Court Finds No Merit to Tenant's Second ERAP Application
LVT Number: #32606
Landlord sued to evict tenant in April 2022 for nonpayment of rent dating back to August 2021 and totalling $8,011. Among other things, tenant claimed that he had applied for ERAP rental assistance benefits. In July 2022, landlord asked the court to vacate the ERAP stay because tenant already had obtained 15 months of ERAP rent payment benefits through a prior application. Landlord questioned whether tenant could apply for ERAP again after getting 15 months of benefits already.
The court directed tenant to deposit $8,011 with the court while the case was pending, but tenant then sought a 100 percent rent abatement based on various rent-impairing violations. Landlord claimed that tenant was acting frivolously.
The court ruled for tenant in part, finding that tenant was entitled to a 100 percent rent abatement from November 2021 through Jan. 5, 2023. But monies already paid should not be accorded to tenant as an abatement. Under MDL Section 302-a, tenant rent paid voluntarily cannot be recovered even if a tenant ultimately prevails on an abatement defense.

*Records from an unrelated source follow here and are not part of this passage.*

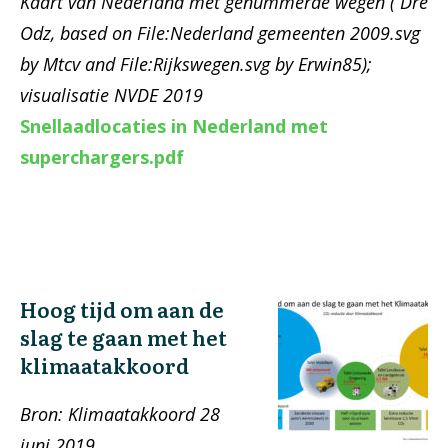
Kaart van Nederland met genummerde wegen ( Dre
Odz, based on File:Nederland gemeenten 2009.svg
by Mtcv and File:Rijkswegen.svg by Erwin85);
visualisatie NVDE 2019
Snellaadlocaties in Nederland met
superchargers.pdf
Hoog tijd om aan de
slag te gaan met het
klimaatakkoord
Bron: Klimaatakkoord 28
juni 2019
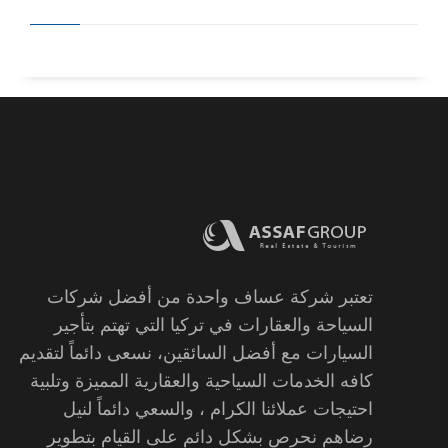
تعتبر شركة عساف واحدة من أفضل شركات
السياحة والعقارات في تركيا التي تهتم بتأجير
السيارات مع أفضل السائقين، نسعى دائماً لتقديم
كافه الخدمات السياحية والعقارية المميزة وتلبية
احتيجات عملائنا الكرام ، والسعي دائماً لنيل
رضاهم نحرص بشكل دائم على القيام بتطوير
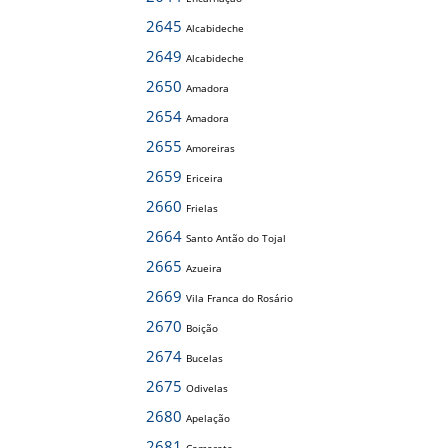
2645
Alcabideche
2649
Alcabideche
2650
Amadora
2654
Amadora
2655
Amoreiras
2659
Ericeira
2660
Frielas
2664
Santo Antão do Tojal
2665
Azueira
2669
Vila Franca do Rosário
2670
Boição
2674
Bucelas
2675
Odivelas
2680
Apelação
2681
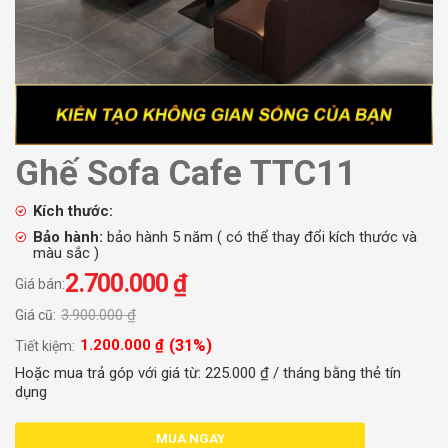
Ghế Sofa Cafe TTC11
Kích thước:
Bảo hành:
bảo hành 5 năm ( có thể thay đổi kích thước và
màu sắc )
2.700.000
₫
Giá bán:
3.900.000
₫
Giá cũ:
(31%)
1.200.000
₫
Tiết kiệm:
Hoặc mua trả góp với giá từ:
225.000
₫
/ tháng bằng thẻ tín
dụng
MUA NGAY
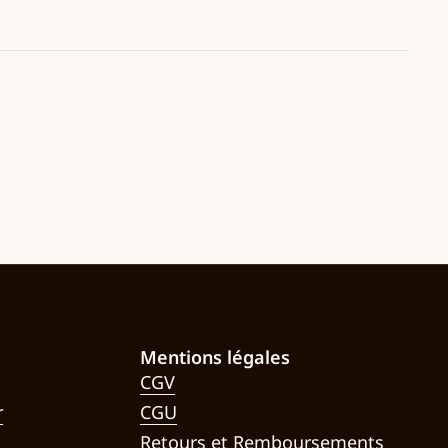
Mentions légales
CGV
r
CGU
Retours et Remboursements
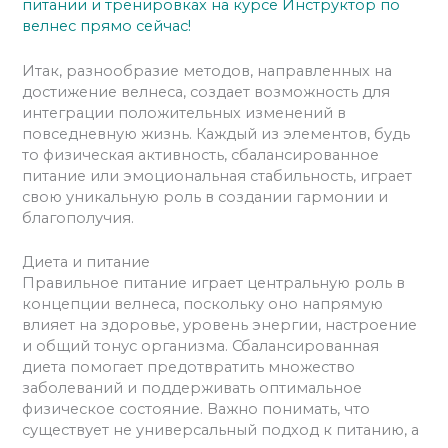
питании и тренировках на курсе Инструктор по
велнес прямо сейчас!
Итак, разнообразие методов, направленных на
достижение велнеса, создает возможность для
интеграции положительных изменений в
повседневную жизнь. Каждый из элементов, будь
то физическая активность, сбалансированное
питание или эмоциональная стабильность, играет
свою уникальную роль в создании гармонии и
благополучия.
Диета и питание
Правильное питание играет центральную роль в
концепции велнеса, поскольку оно напрямую
влияет на здоровье, уровень энергии, настроение
и общий тонус организма. Сбалансированная
диета помогает предотвратить множество
заболеваний и поддерживать оптимальное
физическое состояние. Важно понимать, что
существует не универсальный подход к питанию, а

Since ERAP already paid tenant's rent for August through October 2021, tenant wasn't entitled to an abatement for that time period. And while the ERAP program doesn't limit the number of times a tenant can apply for ERAP benefits, the court warned tenant's attorneys that some of their actions suggested deliberate misrepresentation by an attorney during the course of the proceedings. Since tenant's first round of ERAP benefits had already been paid out in a previous case, it shouldn't have been a basis for a stay in this proceeding. There was no merit to the second ERAP application.
One Lenox LLC v. Rivers: Index No. LT 30725/92/22, 2023 NY Slip Op 31554(U)(Civ. Ct. Kings; 5/1/23; Cohen, J)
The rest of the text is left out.